Seasonal Affective Disorder (SAD) FAQ Sheet

** See bottom of page for some educational videos

What is Seasonal Affective Disorder (SAD)?

Seasonal Affective Disorder (SAD), also known as "winter depression," not to be confused with "winter blues," is a mood disorder that's characterized by depressive symptoms during the winter months year after year. Some people also experience SAD during summer and spring, although this is less common. People who suffer from SAD may feel extremely tired starting fall, and then feel progressively depressed during winter. SAD usually goes away on its own when spring comes.

SAD patients may sleep too much, feel weak, or crave sweets and starchy foods. They may find it hard to concentrate or be irritable. Some people lose interest in what's going on around them and just sleep as much as possible to let the bleak days pass. There is also a potential risk of suicide in some patients suffering from the disorder. SAD is a debilitating form of depression, but it's easily treatable once diagnosed.

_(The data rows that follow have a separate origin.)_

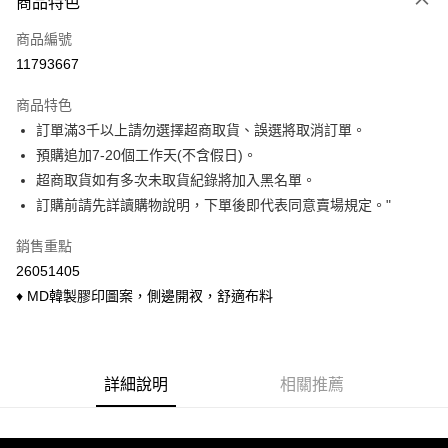
商品特色
信用卡一次付款
商品編號
信用卡分期付款
11793667
3 期 0 利率 每期
NT$155
21家銀行
商品特色
6 期 0 利率 每期
NT$77
21家銀行
合作金庫商業銀行
第一商業銀行
訂單滿3千以上請勿選擇超商取貨、誤選將取消訂單。
華南商業銀行
彰化商業銀行
合作金庫商業銀行
第一商業銀行
超商取貨付款
預購追加7-20個工作天(不含假日)。
上海商業儲蓄銀行
台北富邦商業銀行
華南商業銀行
彰化商業銀行
國泰世華商業銀行
兆豐國際商業銀行
超商取貨如有多次未取貨紀錄將加入黑名單。
LINE Pay
上海商業儲蓄銀行
台北富邦商業銀行
臺灣中小企業銀行
台中商業銀行
訂購前請先詳讀購物說明，下單後即代表同意賣場規定。"
國泰世華商業銀行
兆豐國際商業銀行
匯豐（台灣）商業銀行
華泰商業銀行
Apple Pay
臺灣中小企業銀行
台中商業銀行
聯邦商業銀行
遠東國際商業銀行
銷售重點
匯豐（台灣）商業銀行
華泰商業銀行
悠遊付
元大商業銀行
永豐商業銀行
26051405
聯邦商業銀行
遠東國際商業銀行
玉山商業銀行
星展（台灣）商業銀行
元大商業銀行
永豐商業銀行
♦ MD韓製膠印圖案，側邊開衩，舒適布料
Google Pay
台新國際商業銀行
中國信託商業銀行
玉山商業銀行
星展（台灣）商業銀行
台灣樂天信用卡公司
台新國際商業銀行
中國信託商業銀行
ATM付款
台灣樂天信用卡公司
貨到付款
詳細說明
相關推薦
運送方式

What are the symptoms of SAD?

SAD symptoms are similar to those of common depressive disorders; the only difference is that they occur seasonally, usually during fall and winter, and disappear when spring arrives. Diagnosis of SAD is more reliable if the cycle of symptoms has occurred for at least two consecutive years. The following are the common symptoms:

  • Depression

  • Hopelessness

  • Lack of interest in activities previously enjoyed

  • Fatigue and low energy

  • Longer sleeping time

  • Difficulty concentrating

  • Craving sweets and starchy foods

  • Overeating that may result in weight gain

  • Anxiety

  • Suicidal thoughts or feelings

SAD can also occur during summer or spring, although it's less common. The following are the symptoms of summer-onset seasonal affective disorder:

  • Irritability

  • Anxiety

  • Insomnia

  • Increased sex drive

  • Poor appetite

  • Weight loss

In very rare cases, people with SAD don't experience depression-like symptoms. Instead, they experience symptoms of mania or hypomania, a less intense form of mania, during summer or spring. This kind of disorder is sometimes called reverse SAD, and it's more common among people with bipolar disorder. The following are the symptoms:

  • Euphoria

  • Hyperactivity

  • Increased social interaction

  • Enthusiasm that's out of proportion to the situation

What causes SAD?

While the precise causes of SAD are not yet known, research links the disorder to people's circadian rhythm or "biological clock," and their primal need for light. How people function in everyday life is closely tied to the 24-hour cycle of light and dark and to the rhythm of seasons. When an individual is affected by SAD, he loses that synchronization with the environment, causing disturbances in his hormones and other bodily processes.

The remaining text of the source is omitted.